It's been almost a year since I added support for Asus X570 boards to OpenRGB. I think this is a good time to recap what happened and changed within that year.

In addition to the Asus X570 mainboards, Asus also uses the same controller for its B550 and Z470 boards. This means that the driver is actually used for quite some mainboards now. To my knowledge there haven't been any major issues with the driver.

Windows

Due to the USB controller being out-of-spec the initial version did crash in libusb on Windows. The issue wasn't fixed in libusb because out-of-spec USB devices aren't supported. They also didn't try to fix the segfault. Since OpenRGB was already using a forked libusb version this version was adjusted to support the Aura USB controller. On Linux the USB controller didn't cause any issues.

Bugs?

Besides the initial problems on Windows people usually struggle with the addressable headers. The number of LEDs on the addressable headers is set to zero by default which makes mode changes not work unless the zone is resized. This isn't really a bug but bad UX and will hopefully change at some point.

In addition there was an actual issue on some of the mainboards where the colors didn't get set properly. After having a look at a USB capture I realized the bytes 3 and 4 are currently set wrong for these mainboards. In the initial implementation byte 3 was sending the channel id and byte 4 was hard coded to 0xff and 0x00 for mainboard LEDs and addressable LEDs respectively.
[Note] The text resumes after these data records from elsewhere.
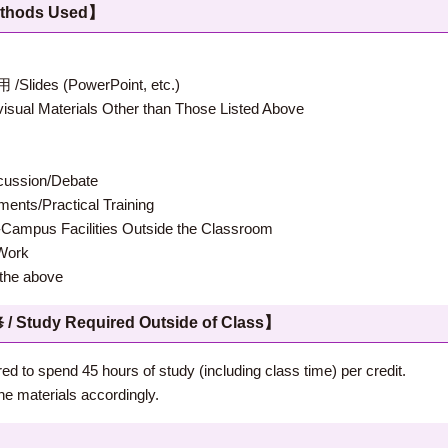
hods Used】
 (PowerPoint, etc.)
terials Other than Those Listed Above
ion/Debate
s/Practical Training
 Facilities Outside the Classroom
ork
e above
 Required Outside of Class】
ed to spend 45 hours of study (including class time) per credit.
he materials accordingly.
】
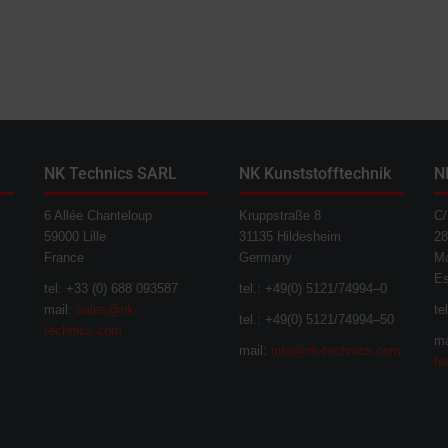
NK Technics SARL
NK Kunststofftechnik
N
6 Allée Chanteloup
Kruppstraße 8
C/
59000 Lille
31135 Hildesheim
28
France
Germany
Ma
E
tel: +33 (0) 688 093587
tel.: +49(0) 5121/74994–0
mail:
sales@nk-
te
tel.: +49(0) 5121/74994–50
technics.com
ma
mail:
info@nk-technics.com
te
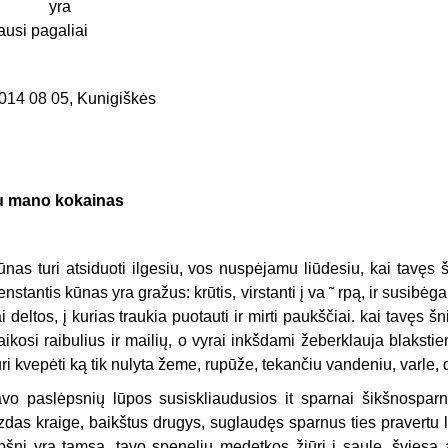
yra
ausi pagaliai
014 08 05, Kunigiškės
u mano kokainas
ūnas turi atsiduoti ilgesiu, vos nuspėjamu liūdesiu, kai tavęs 
enstantis kūnas yra gražus: krūtis, virstanti į va ˜ rpą, ir susibėg
ai deltos, į kurias traukia puotauti ir mirti paukščiai. kai tavęs š
aikosi raibulius ir mailių, o vyrai inkšdami žeberklauja blakst
uri kvepėti ką tik nulyta žeme, rupūže, tekančiu vandeniu, varle, 
avo paslėpsnių lūpos susiskliaudusios it sparnai šikšnospar
izdas kraige, baikštus drugys, suglaudęs sparnus ties pravertu
ipšni yra tamsa. tavo spenelių medetkos žiūri į saulę. šviesa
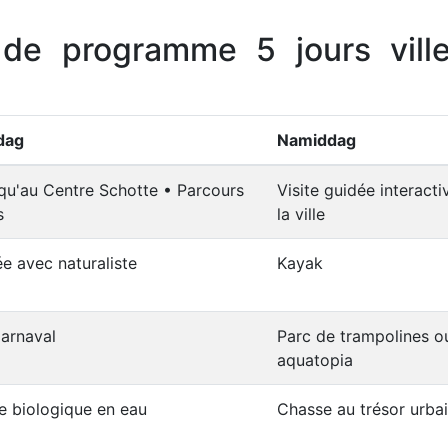
de programme 5 jours vill
dag
Namiddag
squ'au Centre Schotte • Parcours
Visite guidée interacti
s
la ville
e avec naturaliste
Kayak
Carnaval
Parc de trampolines o
aquatopia
e biologique en eau
Chasse au trésor urba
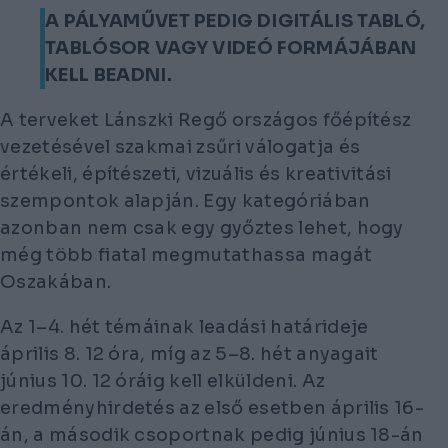
A PÁLYAMŰVET PEDIG DIGITÁLIS TABLÓ,
TABLÓSOR VAGY VIDEÓ FORMÁJÁBAN
KELL BEADNI.
A terveket Lánszki Regő országos főépítész
vezetésével szakmai zsűri válogatja és
értékeli, építészeti, vizuális és kreativitási
szempontok alapján. Egy kategóriában
azonban nem csak egy győztes lehet, hogy
még több fiatal megmutathassa magát
Oszakában.
Az 1–4. hét témáinak leadási határideje
április 8. 12 óra, míg az 5–8. hét anyagait
június 10. 12 óráig kell elküldeni. Az
eredményhirdetés az első esetben április 16-
án, a második csoportnak pedig június 18-án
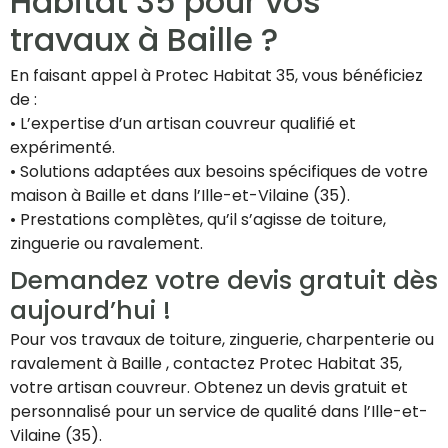
Habitat 35 pour vos
travaux à Baille ?
En faisant appel à Protec Habitat 35, vous bénéficiez
de :
• L’expertise d’un artisan couvreur qualifié et
expérimenté.
• Solutions adaptées aux besoins spécifiques de votre
maison à Baille et dans l’Ille-et-Vilaine (35).
• Prestations complètes, qu’il s’agisse de toiture,
zinguerie ou ravalement.
Demandez votre devis gratuit dès
aujourd’hui !
Pour vos travaux de toiture, zinguerie, charpenterie ou
ravalement à Baille , contactez Protec Habitat 35,
votre artisan couvreur. Obtenez un devis gratuit et
personnalisé pour un service de qualité dans l’Ille-et-
Vilaine (35).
As it turned out the two bytes are actually a 16 bit mask to select the colors to be updated. This might seem like a weird mix up but can be easily explained when looking at the bytes for one of the mainboards:

namebyte 3byte4
mainboard0x000xff
addressable 10x010x00
addressable 20x020x00

In the table byte 3 could be interpreted as an id with byte 4 being set to 0xff for the mainboard channel and to 0x00 otherwise. When looking at other boards with a different number of LEDs it can be easily seen that the initial interpretation was wrong and the bytes actually should be interpreted as an LED mask. The protocol is now updated in the original blog post.

Further Improvements

Something I want to change in the near future is the naming of the non-addressable RGB headers. They are currently part of the mainboard zone but have the same naming as the mainboard LEDs which makes it hard to find them.